Roots of polynomials under repeated differentiation and repeated applications of fractional differential operators (2312.14883v2)

Abstract: We start with a random polynomial $P^{N}$ of degree $N$ with independent coefficients and consider a new polynomial $P_{t}^{N}$ obtained by repeated applications of a fraction differential operator of the form $z^{a}% (d/dz)^{b},$ where $a$ and $b$ are real numbers.
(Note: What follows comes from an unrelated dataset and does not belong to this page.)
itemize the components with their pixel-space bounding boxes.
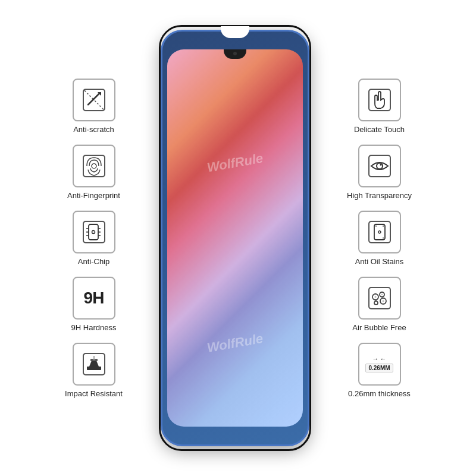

When $b>0,$ we compute the limiting root distribution $\mu_{t}$ of $P_{t}^{N}$ as $N\rightarrow\infty.$ We show that $\mu_{t}$ is the push-forward of the limiting root distribution of $P^{N}$ under a transport map $T_{t}$. The map $T_{t}$ is defined by flowing along the characteristic curves of the PDE satisfied by the log potential of $\mu_{t}.$ In the special case of repeated differentiation, our results may be interpreted as saying that the roots evolve radially \textit{with constant speed} until they hit the origin, at which point, they cease to exist. For general $a$ and $b,$ the transport map $T_{t}$ has a free probability interpretation as multiplication of an $R$-diagonal operator by an $R$-diagonal "transport operator." As an application, we obtain a push-forward characterization of the free self-convolution semigroup $\oplus$ of radial measures on $\mathbb{C}$. We also consider the case $b<0,$ which includes the case of repeated integration. More complicated behavior of the roots can occur in this case.